Shakespeare penned the words “Two households, both alike in dignity,” to describe the star-crossed families of Montague and Capulet, but this phrase could be applied to the collaborators behind Pippin, the hit musical penned by Stephen Schwartz and Roger Hirson.
Stephen Schwartz, who wrote the music and lyrics for Pippin, was born in New York City on March 6, 1948. He studied piano and composition at the Juilliard School of Music while in high school and graduated from Carnegie Mellon University with a B.F.A. in drama. He worked for a time as a producer for RCA Records, but soon found his way to Broadway.
His first major credit was the title song for the play Butterflies are Free; the song was also used in the 1972 film version. In 1971, he wrote the music and new lyrics for Godspell, for which he won several awards including two Grammys. With the success of Godspell, Schwartz found himself hyper-propelled to Broadway fame at the ripe age of 23. He instantly became the media darling of Broadway, and seemed to be destined for greatness. While Godspell was Schwartz's first musical produced on Broadway, it wasn't the first he had written. Along with several other shows, he actually began Pippin in college, under the title Pippin Pippin. He described it as a musical version of The Lion in Winter, with “court intrigue and everyone singing really . . . sarcastic songs” (“Stephen Schwartz, It's an Art: Reflections on a Life in Song,” interview by Jem Aswad, http://www.ascap.com/filmtv/Schwartz.html, January 2005). The show evolved over the next six or seven years into a semi-disguised autobiographical story, and after meeting Roger Hirson in 1969, the pair reworked the show, keeping some of the plot and story, but changing all of the songs and music. Hirson commented that the show was written without any advice or support from a producer or director, but Pippin, as it was now called, was eventually picked up by producer Stuart Ostrow (who also produced such hits as 1776 and M. Butterfly) and Broadway legend Bob Fosse signed on as director. The show opened in Washington in 1972, and went to Broadway six weeks later.

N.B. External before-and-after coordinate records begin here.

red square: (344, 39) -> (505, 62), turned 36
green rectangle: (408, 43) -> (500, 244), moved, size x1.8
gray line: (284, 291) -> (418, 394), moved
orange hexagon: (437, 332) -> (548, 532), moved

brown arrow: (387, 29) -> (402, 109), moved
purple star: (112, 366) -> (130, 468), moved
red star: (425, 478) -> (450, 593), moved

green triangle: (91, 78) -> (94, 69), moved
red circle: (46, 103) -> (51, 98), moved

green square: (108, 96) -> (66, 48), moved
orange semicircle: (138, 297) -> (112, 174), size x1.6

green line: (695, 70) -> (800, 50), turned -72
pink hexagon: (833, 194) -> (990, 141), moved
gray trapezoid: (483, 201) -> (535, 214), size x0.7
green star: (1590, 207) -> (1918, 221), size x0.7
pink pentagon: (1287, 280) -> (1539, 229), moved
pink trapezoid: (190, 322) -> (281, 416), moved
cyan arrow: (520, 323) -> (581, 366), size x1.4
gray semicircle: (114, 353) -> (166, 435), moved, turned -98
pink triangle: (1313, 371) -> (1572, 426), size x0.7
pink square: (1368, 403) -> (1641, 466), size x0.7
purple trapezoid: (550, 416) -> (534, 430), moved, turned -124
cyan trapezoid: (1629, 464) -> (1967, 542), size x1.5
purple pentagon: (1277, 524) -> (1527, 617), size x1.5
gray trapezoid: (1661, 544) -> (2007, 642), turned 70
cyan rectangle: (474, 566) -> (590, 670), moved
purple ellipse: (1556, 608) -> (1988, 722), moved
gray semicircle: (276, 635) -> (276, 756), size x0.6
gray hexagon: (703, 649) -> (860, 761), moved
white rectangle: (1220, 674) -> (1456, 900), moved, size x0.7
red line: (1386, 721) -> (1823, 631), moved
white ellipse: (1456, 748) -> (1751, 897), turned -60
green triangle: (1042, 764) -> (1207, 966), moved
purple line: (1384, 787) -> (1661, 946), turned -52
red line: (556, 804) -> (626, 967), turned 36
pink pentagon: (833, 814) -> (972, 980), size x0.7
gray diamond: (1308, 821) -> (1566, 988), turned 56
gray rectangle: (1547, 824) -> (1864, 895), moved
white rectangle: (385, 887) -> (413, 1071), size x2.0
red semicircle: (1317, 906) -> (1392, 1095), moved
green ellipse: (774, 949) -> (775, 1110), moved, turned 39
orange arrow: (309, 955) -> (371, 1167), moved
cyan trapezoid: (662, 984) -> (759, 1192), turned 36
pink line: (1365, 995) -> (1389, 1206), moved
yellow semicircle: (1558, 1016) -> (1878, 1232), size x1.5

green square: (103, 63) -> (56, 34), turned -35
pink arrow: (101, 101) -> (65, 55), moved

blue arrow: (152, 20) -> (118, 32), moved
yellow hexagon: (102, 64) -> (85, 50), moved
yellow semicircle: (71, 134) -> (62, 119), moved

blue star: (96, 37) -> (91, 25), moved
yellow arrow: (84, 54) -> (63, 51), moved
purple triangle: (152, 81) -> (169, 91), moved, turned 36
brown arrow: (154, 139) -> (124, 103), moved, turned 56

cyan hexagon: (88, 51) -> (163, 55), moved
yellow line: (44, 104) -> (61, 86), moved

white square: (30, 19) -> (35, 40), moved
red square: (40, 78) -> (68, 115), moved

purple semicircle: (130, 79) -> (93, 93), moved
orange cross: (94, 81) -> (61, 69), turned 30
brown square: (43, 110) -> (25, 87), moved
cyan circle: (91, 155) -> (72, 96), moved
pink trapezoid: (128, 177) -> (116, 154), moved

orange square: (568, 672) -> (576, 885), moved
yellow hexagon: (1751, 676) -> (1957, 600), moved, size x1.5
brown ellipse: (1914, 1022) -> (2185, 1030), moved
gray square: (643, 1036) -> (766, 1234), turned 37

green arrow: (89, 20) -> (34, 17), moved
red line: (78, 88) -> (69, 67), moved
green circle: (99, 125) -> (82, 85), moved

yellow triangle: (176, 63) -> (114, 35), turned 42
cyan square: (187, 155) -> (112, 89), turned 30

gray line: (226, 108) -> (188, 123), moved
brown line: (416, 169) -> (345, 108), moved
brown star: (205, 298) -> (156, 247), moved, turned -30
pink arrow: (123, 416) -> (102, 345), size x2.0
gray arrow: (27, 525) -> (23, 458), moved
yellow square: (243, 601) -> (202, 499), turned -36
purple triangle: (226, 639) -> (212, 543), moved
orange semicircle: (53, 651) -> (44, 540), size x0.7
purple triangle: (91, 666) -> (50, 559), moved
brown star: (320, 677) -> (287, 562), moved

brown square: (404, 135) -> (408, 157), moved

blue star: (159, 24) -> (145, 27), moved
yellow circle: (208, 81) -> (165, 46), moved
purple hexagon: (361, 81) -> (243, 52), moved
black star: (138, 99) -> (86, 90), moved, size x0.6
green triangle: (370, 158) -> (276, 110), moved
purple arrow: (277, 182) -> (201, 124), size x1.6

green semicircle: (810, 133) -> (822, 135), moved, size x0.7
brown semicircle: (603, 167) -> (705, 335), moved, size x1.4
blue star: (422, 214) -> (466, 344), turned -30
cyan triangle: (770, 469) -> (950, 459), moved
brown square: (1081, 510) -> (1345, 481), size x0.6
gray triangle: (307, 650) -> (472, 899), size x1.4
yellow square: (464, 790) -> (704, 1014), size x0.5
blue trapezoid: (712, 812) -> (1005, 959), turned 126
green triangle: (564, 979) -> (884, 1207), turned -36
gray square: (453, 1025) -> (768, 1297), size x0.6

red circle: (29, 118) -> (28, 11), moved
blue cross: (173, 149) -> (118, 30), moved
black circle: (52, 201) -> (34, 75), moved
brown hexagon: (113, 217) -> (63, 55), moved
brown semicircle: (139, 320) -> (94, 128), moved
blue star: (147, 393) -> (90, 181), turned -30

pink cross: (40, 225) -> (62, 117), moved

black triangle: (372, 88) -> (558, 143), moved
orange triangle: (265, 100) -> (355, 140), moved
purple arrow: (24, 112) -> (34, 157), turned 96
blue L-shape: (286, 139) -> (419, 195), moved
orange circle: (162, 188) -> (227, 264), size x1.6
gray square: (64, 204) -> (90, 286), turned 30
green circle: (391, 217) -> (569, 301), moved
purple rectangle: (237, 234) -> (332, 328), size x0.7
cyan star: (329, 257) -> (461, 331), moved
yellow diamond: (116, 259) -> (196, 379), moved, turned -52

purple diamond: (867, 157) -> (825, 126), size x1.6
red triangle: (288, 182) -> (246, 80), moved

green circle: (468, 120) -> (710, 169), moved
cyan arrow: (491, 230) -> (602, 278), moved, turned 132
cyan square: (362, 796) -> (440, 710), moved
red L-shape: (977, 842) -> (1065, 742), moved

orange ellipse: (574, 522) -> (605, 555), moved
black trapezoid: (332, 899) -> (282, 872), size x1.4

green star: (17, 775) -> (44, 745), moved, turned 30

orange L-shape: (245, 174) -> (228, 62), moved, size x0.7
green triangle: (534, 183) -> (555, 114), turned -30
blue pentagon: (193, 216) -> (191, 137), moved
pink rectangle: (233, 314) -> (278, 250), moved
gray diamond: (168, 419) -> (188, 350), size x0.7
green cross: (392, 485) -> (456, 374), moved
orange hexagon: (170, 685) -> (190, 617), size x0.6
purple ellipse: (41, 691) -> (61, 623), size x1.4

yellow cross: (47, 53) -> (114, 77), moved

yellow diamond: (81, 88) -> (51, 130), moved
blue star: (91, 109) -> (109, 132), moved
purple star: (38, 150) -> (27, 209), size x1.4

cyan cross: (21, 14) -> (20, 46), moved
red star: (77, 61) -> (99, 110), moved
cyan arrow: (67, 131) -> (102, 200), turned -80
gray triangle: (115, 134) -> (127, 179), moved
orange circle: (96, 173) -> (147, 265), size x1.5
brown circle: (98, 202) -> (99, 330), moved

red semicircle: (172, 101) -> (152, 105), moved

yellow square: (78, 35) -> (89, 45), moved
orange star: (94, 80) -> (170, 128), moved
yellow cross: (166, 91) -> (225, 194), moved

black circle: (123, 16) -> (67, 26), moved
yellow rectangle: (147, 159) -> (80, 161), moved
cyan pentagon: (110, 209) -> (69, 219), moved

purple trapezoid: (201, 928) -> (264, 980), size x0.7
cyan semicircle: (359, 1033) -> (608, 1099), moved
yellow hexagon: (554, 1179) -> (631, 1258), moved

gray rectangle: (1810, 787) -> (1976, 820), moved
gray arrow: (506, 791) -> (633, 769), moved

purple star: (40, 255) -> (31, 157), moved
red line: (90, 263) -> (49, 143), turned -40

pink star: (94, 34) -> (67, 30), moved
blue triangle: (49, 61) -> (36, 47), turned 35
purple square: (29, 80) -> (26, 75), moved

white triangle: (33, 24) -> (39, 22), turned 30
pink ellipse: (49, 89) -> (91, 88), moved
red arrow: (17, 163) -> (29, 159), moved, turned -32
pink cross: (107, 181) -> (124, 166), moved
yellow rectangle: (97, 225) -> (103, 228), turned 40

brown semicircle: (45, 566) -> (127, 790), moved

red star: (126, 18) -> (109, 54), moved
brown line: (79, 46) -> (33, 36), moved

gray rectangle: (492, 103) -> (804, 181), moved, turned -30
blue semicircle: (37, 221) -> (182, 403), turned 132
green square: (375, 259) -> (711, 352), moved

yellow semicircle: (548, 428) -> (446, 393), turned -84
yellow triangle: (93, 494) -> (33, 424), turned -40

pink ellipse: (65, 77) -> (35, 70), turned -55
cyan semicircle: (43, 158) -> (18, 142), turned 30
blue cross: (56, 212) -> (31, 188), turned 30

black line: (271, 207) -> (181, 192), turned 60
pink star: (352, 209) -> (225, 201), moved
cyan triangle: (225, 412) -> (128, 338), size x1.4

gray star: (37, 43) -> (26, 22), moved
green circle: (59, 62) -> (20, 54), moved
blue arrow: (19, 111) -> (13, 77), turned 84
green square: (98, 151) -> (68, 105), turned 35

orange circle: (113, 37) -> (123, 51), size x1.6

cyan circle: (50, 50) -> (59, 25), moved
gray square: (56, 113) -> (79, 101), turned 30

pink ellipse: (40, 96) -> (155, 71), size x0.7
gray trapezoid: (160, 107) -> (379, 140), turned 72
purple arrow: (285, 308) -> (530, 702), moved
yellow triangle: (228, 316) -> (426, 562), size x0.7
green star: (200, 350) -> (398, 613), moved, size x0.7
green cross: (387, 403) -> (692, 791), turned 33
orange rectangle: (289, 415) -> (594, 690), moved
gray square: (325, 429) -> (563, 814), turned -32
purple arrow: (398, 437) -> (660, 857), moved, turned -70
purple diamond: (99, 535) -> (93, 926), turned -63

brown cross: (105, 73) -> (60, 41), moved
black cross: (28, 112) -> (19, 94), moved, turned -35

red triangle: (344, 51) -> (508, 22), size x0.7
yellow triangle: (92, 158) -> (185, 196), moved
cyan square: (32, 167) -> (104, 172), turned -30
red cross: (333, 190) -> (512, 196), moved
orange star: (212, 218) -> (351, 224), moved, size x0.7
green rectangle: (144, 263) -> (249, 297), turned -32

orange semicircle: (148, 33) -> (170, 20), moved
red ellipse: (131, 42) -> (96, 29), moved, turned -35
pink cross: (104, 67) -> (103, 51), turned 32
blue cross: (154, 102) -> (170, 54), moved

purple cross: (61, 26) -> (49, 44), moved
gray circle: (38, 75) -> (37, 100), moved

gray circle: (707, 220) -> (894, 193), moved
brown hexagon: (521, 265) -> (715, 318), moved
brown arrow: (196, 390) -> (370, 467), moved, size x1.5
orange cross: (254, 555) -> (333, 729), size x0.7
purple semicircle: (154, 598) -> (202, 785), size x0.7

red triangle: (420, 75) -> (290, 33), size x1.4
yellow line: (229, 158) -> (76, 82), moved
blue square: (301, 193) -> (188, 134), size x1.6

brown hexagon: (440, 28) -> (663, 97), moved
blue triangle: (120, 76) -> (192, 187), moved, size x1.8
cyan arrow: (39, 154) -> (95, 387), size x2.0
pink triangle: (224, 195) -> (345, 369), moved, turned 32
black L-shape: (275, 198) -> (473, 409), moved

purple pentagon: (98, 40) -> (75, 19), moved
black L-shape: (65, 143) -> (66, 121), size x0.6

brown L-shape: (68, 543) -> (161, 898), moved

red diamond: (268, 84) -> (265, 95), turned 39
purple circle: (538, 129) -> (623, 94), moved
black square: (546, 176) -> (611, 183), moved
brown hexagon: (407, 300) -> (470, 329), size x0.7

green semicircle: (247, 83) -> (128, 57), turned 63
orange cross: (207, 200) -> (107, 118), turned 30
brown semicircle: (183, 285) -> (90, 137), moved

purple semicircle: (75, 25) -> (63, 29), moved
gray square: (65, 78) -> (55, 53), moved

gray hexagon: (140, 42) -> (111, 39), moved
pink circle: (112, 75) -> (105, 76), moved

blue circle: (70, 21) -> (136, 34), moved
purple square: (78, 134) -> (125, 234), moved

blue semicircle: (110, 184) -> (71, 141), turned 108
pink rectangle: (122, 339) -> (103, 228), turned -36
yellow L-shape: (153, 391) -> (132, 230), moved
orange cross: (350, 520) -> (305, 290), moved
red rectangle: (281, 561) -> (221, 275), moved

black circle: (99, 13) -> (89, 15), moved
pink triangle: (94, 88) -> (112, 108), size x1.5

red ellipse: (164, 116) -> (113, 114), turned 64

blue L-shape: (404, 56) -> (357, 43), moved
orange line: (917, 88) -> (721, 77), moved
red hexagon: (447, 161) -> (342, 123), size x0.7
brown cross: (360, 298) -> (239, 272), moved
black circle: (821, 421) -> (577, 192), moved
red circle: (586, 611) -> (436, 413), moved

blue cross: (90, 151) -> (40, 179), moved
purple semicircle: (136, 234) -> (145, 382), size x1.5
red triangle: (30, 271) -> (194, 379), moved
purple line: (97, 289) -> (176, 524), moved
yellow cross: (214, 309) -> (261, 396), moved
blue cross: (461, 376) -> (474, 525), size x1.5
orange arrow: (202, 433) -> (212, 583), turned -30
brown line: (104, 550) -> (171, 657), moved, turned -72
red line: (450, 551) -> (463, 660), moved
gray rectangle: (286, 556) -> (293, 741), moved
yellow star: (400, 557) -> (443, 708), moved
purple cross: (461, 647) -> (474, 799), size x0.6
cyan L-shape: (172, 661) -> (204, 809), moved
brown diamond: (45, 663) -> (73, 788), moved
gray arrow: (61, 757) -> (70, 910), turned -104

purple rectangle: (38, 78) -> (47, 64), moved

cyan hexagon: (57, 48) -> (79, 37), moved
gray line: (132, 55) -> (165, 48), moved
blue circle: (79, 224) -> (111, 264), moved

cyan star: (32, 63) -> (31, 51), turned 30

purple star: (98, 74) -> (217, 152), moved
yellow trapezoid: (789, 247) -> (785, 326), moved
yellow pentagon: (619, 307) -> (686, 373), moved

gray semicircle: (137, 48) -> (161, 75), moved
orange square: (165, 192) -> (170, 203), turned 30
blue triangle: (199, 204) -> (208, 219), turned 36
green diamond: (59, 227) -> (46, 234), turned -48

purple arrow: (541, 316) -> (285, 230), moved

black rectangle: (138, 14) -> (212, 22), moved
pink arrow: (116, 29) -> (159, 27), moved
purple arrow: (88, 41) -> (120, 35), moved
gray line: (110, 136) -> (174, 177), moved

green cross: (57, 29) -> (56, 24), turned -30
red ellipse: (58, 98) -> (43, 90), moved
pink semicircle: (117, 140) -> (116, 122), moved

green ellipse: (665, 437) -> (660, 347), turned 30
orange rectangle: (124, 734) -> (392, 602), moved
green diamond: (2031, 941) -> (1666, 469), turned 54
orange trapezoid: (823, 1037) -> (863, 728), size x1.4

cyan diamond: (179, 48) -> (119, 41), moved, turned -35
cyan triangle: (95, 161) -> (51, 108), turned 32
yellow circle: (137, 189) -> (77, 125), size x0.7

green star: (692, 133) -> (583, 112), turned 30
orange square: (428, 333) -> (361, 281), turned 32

Schwartz's golden age, however, was already beginning to wane. He experienced major creative differences with director Bob Fosse. Schwartz described himself at the time as being on a bit of an ego trip, and that combined with Fosse's reputation in New York and lackluster reviews of Schwartz's The Magic Show two years later and The Baker's Wife, which closed even before it reached Broadway due to a disastrous out-of-town tryout tour in 1976, seemed to spell the end of Schwartz's Broadway career. In his words: “My career in the theatre basically lasted seven years. I stopped in 1978 [after doing Working] and briefly came back to do Rags , and that wasn't a very good experience, and I never worked in the theatre in New York again” (Aswad).
That, however, proved to be untrue. He stayed away from working and writing until 1981, when he was approached to adapt Working for television. His next major production was the music and lyrics for a Biblically based show called Children of Eden. The show, which never made it to Broadway, has enjoyed major success regionally.
Next, after the death of lyricist Howard Ashman, Walt Disney Studios was looking for someone to team up with composer Alan Menken (the dynamic duo responsible for Little Shop of Horrors, The Little Mermaid, Beauty and the Beast, and Aladdin). Schwartz teamed up with Menken and wrote lyrics for the Disney films Pocahontas (for which he won two Academy Awards) and Hunchback of Notre Dame. He then wrote songs for DreamWorks's smash hit Prince of Egypt, garnering another Academy Award for the song “If You Believe.”
Schwartz's bittersweet return to Broadway finally came in 2003, with the opening of the Tony Award-winning Wicked, the “real” story behind The Wizard of Oz. While various aspects of the show were recognized, Schwartz himself failed to win the Tony for composition. He recently released a solo album, and currently is working with ASCAP organizing and teaching music and theatre workshops.
Roger O. Hirson collaborated only once with Schwartz—by writing the book for Pippin. The play, however, has cemented both in the annals of musical theatre history. Hirson already had an established career as a television writer. He wrote for such programs as The Kraft Television Theater, Goodyear Television Playhouse, Philco Television Playhouse, and Studio One. He had written the book for one musical, Walking Happy, in 1966.
One thing both men have in common is a great sense of humor. Stephen Schwartz's official bio notes that some of his most coveted awards include his “handful of tennis trophies.” Hirson mentioned that while he and Schwartz remained friends, they have never worked on anything since. Pippin also proved to be his last musical. He went on to write several screenplays, including Bridge at Remagen (1969), Demon Seed (1977), and the teleplay for The Christmas Carol, starring George C. Scott (1984). He is currently retired and living in New York City. Hirson also mentioned in a recent letter that a part of his and Schwartz's friendship includes the occasional bridge game, adding that they played “just last week, and although [Hirson and partner] played better, Schwartz and his wife won” (Letter to Josh Stavros, January 2005).